A sidequest in Ragnarok can tell a great story — most do. However, they’re not our stories. It isn’t just the resolution that ends up being the same, but every step on the path to it. By now, most people will have heard the discourse, or simply experienced it for themselves, but this is where both Forbidden West and Ragnarok’s overbearing puzzle “hints” come in. These games don’t want there to be a chance that players get bored, stuck, or lost for even a moment and risk putting the game down. Even with options to turn down the frequency, they still tend to provide signposts for even the simplest solutions.
This isn’t exclusively a Sony first-party problem, though its most visible in its biggest releases. I’m hard-pressed to think of a big game from 2022 that doesn’t fall into these tropes of excessive hand-holding, from Pokémon to Ghostwire: Tokyo. Even purely linear games seem to be littered with big bright markers on doors, HUD elements pointing you in the right direction, text descriptions of exactly what your objective is and how to do it, or even all at once.
Modern games seem to have a severe lack of trust in players, which doesn’t leave much room for them to struggle and learn. By taking these opportunities away before I even have a chance to engage with what’s going on, I often feel pandered to. I’m following instructions at that point, not solving anything on my own.
That stands in stark contrast to the year’s best game, which has been hailed for bucking these trends altogether. Elden Ring isn’t a directionless game; it’s just one that wants you to find your own way through it. Though that method might not be for everyone, it can create unique experiences that reflect the special emergent quality of games.
Ten months ago, I had an moment in Elden Ring I can still instantly recall as one that exemplifies what the game does, in my mind, so much better than any other big-budget game released in 2022. I saw some kind of spirit or ghost — not at all an uncommon sight in
Finally, after being forced to confront the enemies it led me past and that I had initially avoided, we arrived at the base of a cliff wall. Was that it? Did this ghost simply take me here for nothing? It wouldn’t be the first trick like this that FromSoftware ever pulled, but I couldn’t accept that. When the spirit finally stopped, between the bushes and rocks, I spotted it: A cave almost impossible to see from a distance. I readied myself and entered to see what next awaited me. It was an organic series of events that felt like my own unique war story I could tell other players.
I didn’t have those moments in many other big games this year. Just last month, I did a sidequest in Ragnarok where I tracked an objective given to me automatically during the story, followed the waypoint to the location, had a fight or two and solved a puzzle, and then went on with my life. It doesn’t matter which quest I’m talking about, because there’s no story worth telling.
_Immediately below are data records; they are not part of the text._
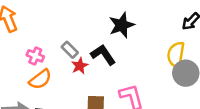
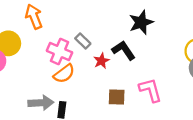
gray rectangle: (70, 50) -> (83, 41), moved
pink cross: (35, 56) -> (60, 52), size x1.5

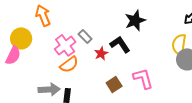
pink cross: (60, 52) -> (65, 45), turned 30
brown square: (117, 97) -> (114, 84), turned -35

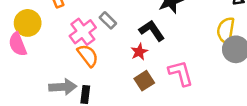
red star: (101, 53) -> (139, 52), moved
pink semicircle: (13, 55) -> (18, 44), turned 132
orange semicircle: (69, 64) -> (88, 56), turned -90

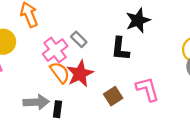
black L-shape: (152, 30) -> (120, 49), turned -140
red star: (139, 52) -> (80, 74), moved, size x1.6

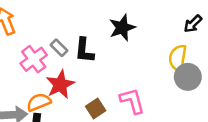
black L-shape: (120, 49) -> (84, 50), moved
orange semicircle: (60, 72) -> (39, 102), moved, turned -75

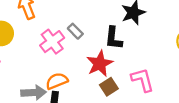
black L-shape: (84, 50) -> (114, 38), moved
red star: (60, 84) -> (100, 64), moved

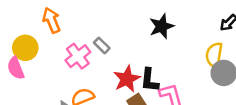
black L-shape: (114, 38) -> (150, 80), moved

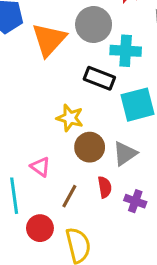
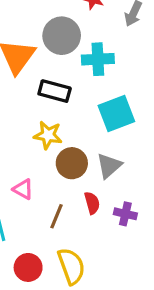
black rectangle: (99, 78) -> (55, 91), moved
red circle: (40, 228) -> (28, 267), moved

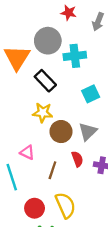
black rectangle: (55, 91) -> (45, 81), turned 35
cyan square: (116, 113) -> (91, 94), size x0.7

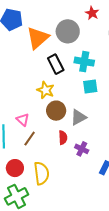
cyan cross: (75, 56) -> (84, 62), moved
brown line: (52, 170) -> (30, 139), moved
You either had the exact same experience with it as me, or just chose not to do it.
I was left imagining what my journey would have been like if I had naturally arrived at Ragnarök’s early quest involving freeing a creature in the desert, with my only clue to its whereabouts being Atreus saying he heard something in pain in the storm. I picture what it would have felt like to follow my instincts, brave the sandstorm to follow the sound, and happen upon that cave myself. I yearned for that sense of wonder and delight I would have felt upon seeing that massive mythical jellyfish. Instead, I was left feeling like the developers were worried I’d miss a piece of content that it spent a lot of money and energy on.
Hand-holding like this goes against what makes games unique as a storytelling medium. Not every game needs to function this way, but open-world titles especially present an opportunity for players to actually play a role in crafting a unique experience — and that’s getting harder to find. God of War Ragnarok is a finely crafted game worthy of the praise its received, but I know I’ll likely never play it again unless I want to experience the exact same story.
Ragnarok feels like rewatching a favorite movie; Elden Ring lets you direct one yourself.